Instado a comentar a entrevista de Schäuble, esta quinta-feira, a uma rádio alemã - em que o governante germânico insiste que o Grexit temporário seria a melhor solução -, Mario Draghi recusou tecer qualquer comentário, limitando-se a dizer que lhe cabe trabalhar tendo em conta o cenário de que a Grécia deve continuar na moeda única.

O líder do BCE aproveitou ainda para deixar um recado a Alexis Tsipras, que admitiu ter dúvidas quanto ao programa de resgate: "Qualquer dúvida sobre a implementação [ do programa] cabe ao Governo grego dissipar, demonstrando vontade e capacidade".

O perdão “clássico”

Merkel está contra “perdão clássico”

Merkel está contra “perdão clássico”

FABRIZIO BENSCH / Reuters

O alívio da dívida tem sido um tema sensível nas sucessivas reuniões em Bruxelas - com a Alemanha a ser das mais resistentes. Merkel já disse que não está em cima da mesa um “perdão clássico” da dívida grega.

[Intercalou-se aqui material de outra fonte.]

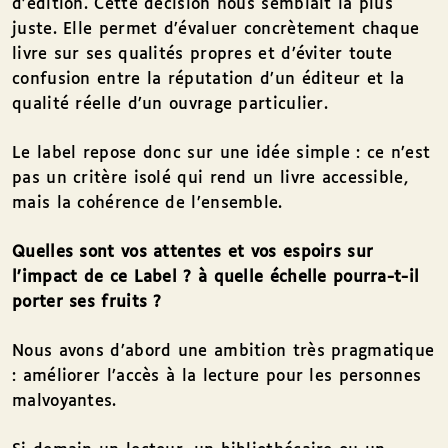
d’édition. Cette décision nous semblait la plus
juste. Elle permet d’évaluer concrètement chaque
livre sur ses qualités propres et d’éviter toute
confusion entre la réputation d’un éditeur et la
qualité réelle d’un ouvrage particulier.
Le label repose donc sur une idée simple : ce n’est
pas un critère isolé qui rend un livre accessible,
mais la cohérence de l’ensemble.
Quelles sont vos attentes et vos espoirs sur
l’impact de ce Label ? à quelle échelle pourra-t-il
porter ses fruits ?
Nous avons d’abord une ambition très pragmatique
: améliorer l’accès à la lecture pour les personnes
malvoyantes.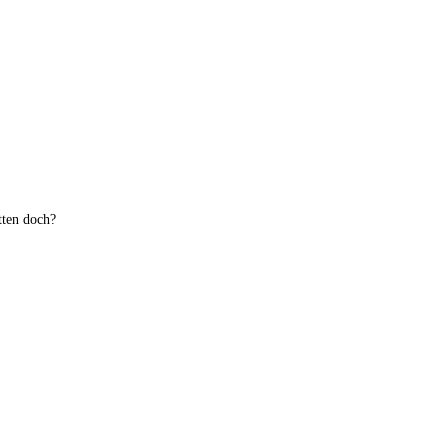
tten doch?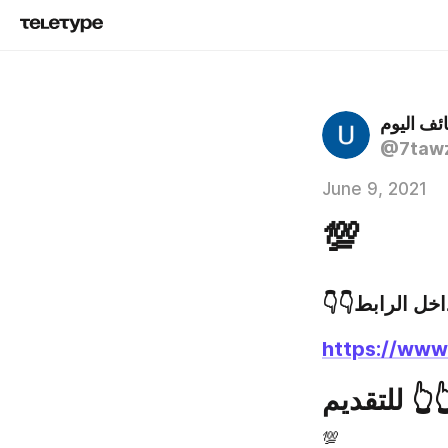
ئف اليوم
@7taw
June 9, 2021
💯
👇👇 الرابط
https://www
👆 للتقديم
💯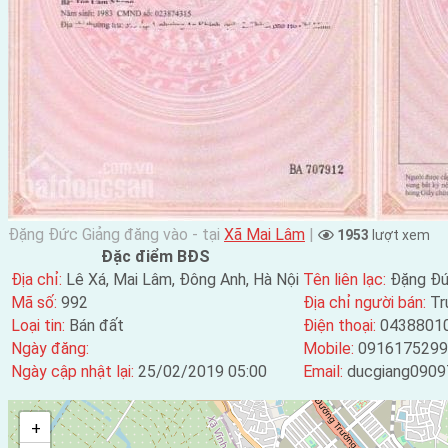
Đặng Đức Giảng đăng vào - tại
Xã Mai Lâm
|
1953
lượt xem
Đặc điểm BĐS
Địa chỉ:
Lê Xá, Mai Lâm, Đông Anh, Hà Nội
Tên liên lạc:
Đặng Đứ
Mã số:
992
Địa chỉ người bán:
Tr
Loại tin:
Bán đất
Điện thoại:
0438801
Ngày đăng:
Mobile:
0916175299
Ngày cập nhật lại:
25/02/2019 05:00
Email:
ducgiang0909
+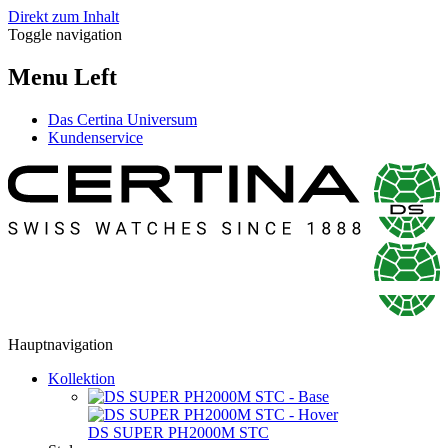
Direkt zum Inhalt
Toggle navigation
Menu Left
Das Certina Universum
Kundenservice
Hauptnavigation
Kollektion
DS SUPER PH2000M STC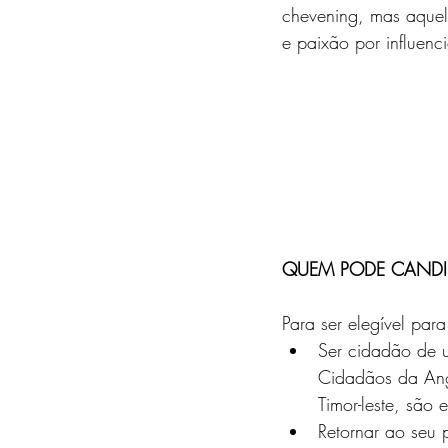
chevening, mas aquel
e paixão por influenc
QUEM PODE CANDID
Para ser elegível pa
Ser cidadão de u
Cidadãos da Ango
Timor-leste, são 
Retornar ao seu 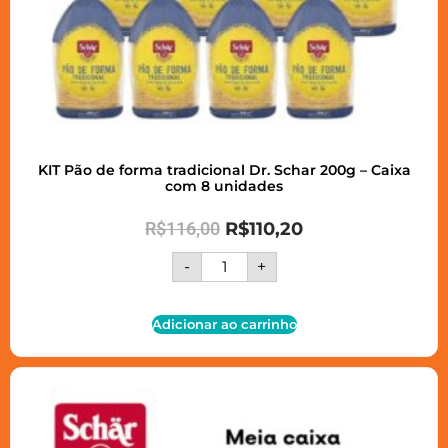
KIT Pão de forma tradicional Dr. Schar 200g – Caixa
com 8 unidades
R$
116,00
R$
110,20
-
+
Adicionar ao carrinho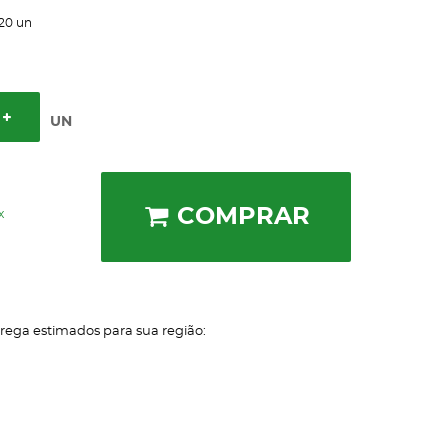
20
un
UN
COMPRAR
x
trega estimados para sua região:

Mas o FMI tem uma leitura substancialmente diferente: ainda esta semana, um relatório da instituição liderada por Christine Lagarde defendeu três saídas para o problema da dívida grega, prevendo o tal alívio: um período de carência de três décadas para a dívida aos fundos europeus e a extensão dramática das maturidades, transferências anuais para o Orçamento do Estado helénico ou então um corte direto da dívida.

Mais: o FMI não tem dúvidas de que a dívida grega é insustentável e sublinha que a Grécia necessita de um alívio da dívida "muito além" dos planos da União Europeia. “A dramática deterioração da sustentabilidade da dívida aponta para a necessidade de um alívio da mesma numa escala muito maior do que aquela que esteve sob consideração até ao momento - e que foi proposta pelo Mecanismo Europeu de Estabilidade”.

Bruxelas também defende alívio da dívida

YANNIS BEHRAKIS / Reuters

Também um relatório da Comissão Europeia, divulgado esta quarta-feira, indica "sérias preocupações" do Executivo comunitário sobre a sustentabilidade da dívida helénica e refere também a necessidade de um "alívio substancial" da mesma. "A elevada dívida pública em relação ao PIB e as necessidades de financiamento resultantes desta análise apontam para sérias preocupações quanto à sustentabilidade da dívida pública da Grécia", pode ler-se no relatório da Comissão, que foi elaborado em conjunto com o BCE.

De acordo com o documento - que data de 10 de julho - e que foi apresentado durante as negociações deste fim de semana, será fundamental o alívio substancial da dívida grega e a extensão das maturidades dos empréstimos. Mas, para isso, defende Bruxelas, será preciso um programa de reformas na Grécia "abrangente" e "credível" e o compromisso do Executivo helénico para levar adiante esse programa.